Hello again,
This might turn out to be a bug, but I'm posting here first because my
config is fairly complicated and it might not be the sanest it could be.
The problem manifests as follows: with the sole change being the enabling
of track_cseq_updates for the dialog module, kamailio fails to process the
100 Trying it receives following authentication initiated by the uac_auth()

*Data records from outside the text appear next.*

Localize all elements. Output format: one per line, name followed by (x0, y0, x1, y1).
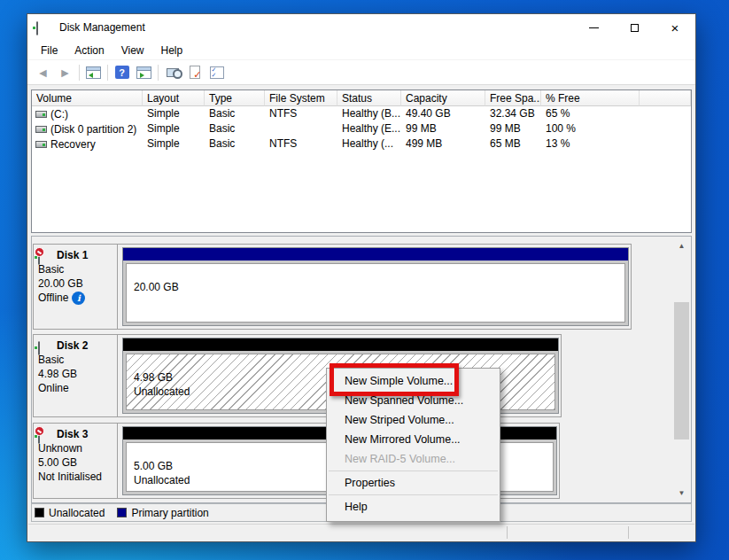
scrollbar-down-icon[interactable]: ▼ (674, 486, 689, 501)
unallocated-swatch (35, 508, 44, 517)
volume-name: (C:) (50, 108, 68, 121)
column-header-capacity[interactable]: Capacity (401, 90, 485, 106)
help-button[interactable] (111, 62, 133, 82)
scrollbar-up-icon[interactable]: ▲ (674, 238, 689, 253)
partition-color-bar (123, 248, 628, 261)
close-button[interactable]: × (655, 14, 695, 41)
disk1-label-panel[interactable]: Disk 1 Basic 20.00 GB Offline (34, 245, 118, 329)
detail-list-icon (210, 66, 224, 79)
table-row[interactable]: (C:) Simple Basic NTFS Healthy (B... 49.… (32, 106, 691, 121)
volume-pct-free: 13 % (541, 136, 640, 152)
title-bar[interactable]: Disk Management × (27, 14, 695, 41)
back-button[interactable]: ◄ (32, 62, 54, 82)
vertical-scrollbar[interactable]: ▲ ▼ (674, 238, 689, 501)
statusbar-divider (507, 526, 508, 539)
disk1-body[interactable]: 20.00 GB (126, 263, 625, 323)
menu-separator (329, 471, 498, 471)
menu-item-new-striped-volume[interactable]: New Striped Volume... (327, 410, 500, 430)
minimize-button[interactable] (573, 14, 614, 41)
volume-icon (35, 141, 47, 148)
check-document-icon (190, 66, 200, 79)
maximize-button[interactable] (614, 14, 655, 41)
volume-list-pane: Volume Layout Type File System Status Ca… (31, 89, 692, 233)
check-disk-button[interactable] (183, 62, 206, 82)
disk-status: Online (38, 381, 113, 395)
volume-name: Recovery (50, 138, 96, 151)
column-header-free-space[interactable]: Free Spa... (485, 90, 541, 106)
volume-icon (35, 126, 47, 133)
menu-item-new-raid5-volume: New RAID-5 Volume... (327, 449, 500, 469)
toolbar: ◄ ► (27, 60, 695, 85)
maximize-icon (631, 24, 639, 32)
menu-help[interactable]: Help (155, 42, 190, 59)
toolbar-separator (107, 65, 108, 81)
disk-status: Not Initialised (38, 470, 113, 484)
app-icon (36, 22, 51, 33)
scrollbar-thumb[interactable] (674, 302, 689, 439)
disk-type: Basic (38, 262, 113, 276)
volume-capacity: 49.40 GB (401, 106, 485, 121)
disk-row-disk1: Disk 1 Basic 20.00 GB Offline 20.00 GB (33, 244, 632, 330)
disk-name: Disk 1 (57, 248, 88, 262)
volume-capacity: 99 MB (401, 121, 485, 136)
disk-type: Basic (38, 353, 113, 367)
volume-layout: Simple (143, 121, 205, 136)
disk2-label-panel[interactable]: Disk 2 Basic 4.98 GB Online (34, 335, 118, 416)
forward-button[interactable]: ► (54, 62, 76, 82)
legend-item-primary-partition: Primary partition (117, 507, 208, 519)
legend-item-unallocated: Unallocated (35, 507, 105, 519)
menu-file[interactable]: File (35, 42, 64, 59)
volume-pct-free: 65 % (541, 106, 640, 121)
disk1-partition-region[interactable]: 20.00 GB (122, 247, 629, 326)
table-row[interactable]: (Disk 0 partition 2) Simple Basic Health… (32, 121, 691, 136)
computer-magnifier-icon (167, 68, 179, 77)
properties-list-button[interactable] (206, 62, 228, 82)
menu-separator (329, 494, 498, 495)
console-window-icon (136, 66, 151, 79)
volume-free: 65 MB (485, 136, 541, 152)
volume-status: Healthy (E... (337, 121, 401, 136)
volume-layout: Simple (143, 136, 205, 152)
disk-icon (38, 341, 53, 351)
volume-fs: NTFS (265, 136, 337, 152)
show-console-tree-button[interactable] (82, 62, 105, 82)
column-header-pct-free[interactable]: % Free (541, 90, 640, 106)
status-bar (28, 524, 694, 541)
volume-list-header: Volume Layout Type File System Status Ca… (32, 90, 691, 106)
volume-type: Basic (205, 136, 265, 152)
show-action-pane-button[interactable] (133, 62, 155, 82)
volume-free: 32.34 GB (485, 106, 541, 121)
toolbar-separator (158, 65, 159, 81)
menu-bar: File Action View Help (27, 41, 695, 60)
annotation-highlight-box (330, 363, 459, 396)
menu-item-properties[interactable]: Properties (327, 473, 500, 493)
column-header-volume[interactable]: Volume (32, 90, 143, 106)
volume-capacity: 499 MB (401, 136, 485, 152)
column-header-layout[interactable]: Layout (143, 90, 205, 106)
forward-icon: ► (59, 66, 72, 80)
console-tree-icon (86, 66, 101, 79)
disk-type: Unknown (38, 441, 113, 455)
volume-type: Basic (205, 106, 265, 121)
disk-status: Offline (38, 291, 68, 305)
menu-action[interactable]: Action (68, 42, 110, 59)
menu-item-new-mirrored-volume[interactable]: New Mirrored Volume... (327, 430, 500, 449)
disk-name: Disk 2 (57, 338, 88, 353)
column-header-status[interactable]: Status (337, 90, 401, 106)
disk-size: 5.00 GB (38, 455, 113, 470)
column-header-file-system[interactable]: File System (265, 90, 337, 106)
disk3-label-panel[interactable]: Disk 3 Unknown 5.00 GB Not Initialised (34, 424, 118, 498)
refresh-button[interactable] (161, 62, 183, 82)
menu-view[interactable]: View (115, 42, 151, 59)
desktop-background: Disk Management × File Action View Help … (0, 0, 729, 560)
disk-error-badge-icon (35, 247, 44, 257)
menu-item-help[interactable]: Help (327, 497, 500, 517)
column-header-type[interactable]: Type (205, 90, 265, 106)
statusbar-divider (628, 526, 629, 539)
info-icon[interactable] (72, 292, 85, 305)
table-row[interactable]: Recovery Simple Basic NTFS Healthy (... … (32, 136, 691, 152)
volume-status: Healthy (... (337, 136, 401, 152)
help-icon (115, 66, 129, 79)
minimize-icon (589, 27, 599, 28)
volume-fs (265, 121, 337, 136)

function. Without the track_cseq_updates option enabled, the call proceeds
successfully, albeit with the CSeq for the auth-carrying INVITE having the
same value as the original.
Here's a simplified version of the configuration routes involved in this:
request_route {
...
route(DISPATCH_PROVIDER);
...
}
route[DISPATCH_PROVIDER] {
if ( !ds_select_dst("10", "8") ) {
t_send_reply("503", "Downstream carrier unavailable");
exit;
}
t_on_branch_failure("DISPATCH_PROVIDER_FAILOVER");
t_on_branch("PROVIDER_BRANCH");
t_on_failure("DISPATCH_PROVIDER_FAILURE");
route(RELAY);
exit;
}
failure_route[DISPATCH_PROVIDER_FAILURE] {
if (t_is_canceled()) {
exit;
}
if ( t_check_status("401|407") ) {
$avp(arealm) = "authrealm.com";
$avp(auser) = "authusername";
$avp(apass) = "verys3kr1t";
uac_auth();
t_on_branch("PROVIDER_BRANCH");
t_on_branch_failure("DISPATCH_PROVIDER_FAILOVER");
t_on_failure("DISPATCH_PROVIDER_FAILURE");
$du = "sip:" + $T_rpl($si) + ":" + $T_rpl($sp); // I'll
explain why
this is here later in this e-mail
t_relay();
exit;
}
}
branch_route[PROVIDER_BRANCH] {
uac_replace_from("$dlg_var(my_new_from)");
uac_replace_to("$dlg_var(my_new_to)");
$rU = "my new RURI user";
}
event_route[tm:branch-failure:DISPATCH_PROVIDER_FAILOVER] {
if (t_is_canceled()) {
exit;
}
if ( t_check_status("401|407") ) {
return;
# next DST - only for 5xx or local timeout
} else if ( t_check_status("5[0-9][0-9]") || (t_branch_timeout() &&
!t_branch_replied()) ) {
if ( ds_next_dst() ) {
t_on_branch("PROVIDER_BRANCH");
t_on_branch_failure("DISPATCH_PROVIDER_FAILOVER");
t_on_failure("DISPATCH_PROVIDER_FAILURE");
route(RELAY);
exit;
} else {
xlog("L_NOTICE", "--- SCRIPT_DISPATCH_PROVIDER_FAILOVER:
Failed
to route request to PROVIDER! Giving Up. Negative response will be sent
upstream.\n");
}
}
}
One will rightfully wonder why use both branch-failure routes and
failure_route to handle things. Well, it's not obvious from this because
the relevant parts are removed for brevity, but I'm generally using branch
failure event routes to try other destinations in the same destination set,
and failure routes to additionally try other downstream "providers" in case
all entries is the current destination set have failed. I don't think these
actions/routes are relevant because the problem manifests without any of
these failover mechanisms (of switching over to the next provider) engaging.
Regarding the line "$du = "sip:" + $T_rpl($si) + ":" +
$T_rpl($sp);" in the
failure_route, which might seem a little odd, this was added because
without it, uac_auth() will send the auth-carrying INVITE always to the
first destination in the destination set even if ds_next_dst has been
called from the branch-failure event route. Unfortunately I haven't been
able to determine if this actually helped, because I have only received a
5xx error once from the downstream peer before the "fix" and haven't been
able to reproduce this since then. But that's another issue unrelated to
the one I'm asking about here.
So what happens with track_cseq_updates enabled is, after uac_auth()
successfully sends the authenticated INVITE and the peer starts sending
provisional responses, kamailio doesn't seem to acknowledge them. Instead,
it will retransmit the auth INVITE as if there was a firewall preventing
the 1xx responses from being admitted. Then, the timeout will engage and
the configuration script will behave as if t_branch_timeout returns true
(it will do ds_next_dst).
So I was wondering if this is to be expected with this configuration, or if
this should be reported as a bug. Thanks!
Best regards,
George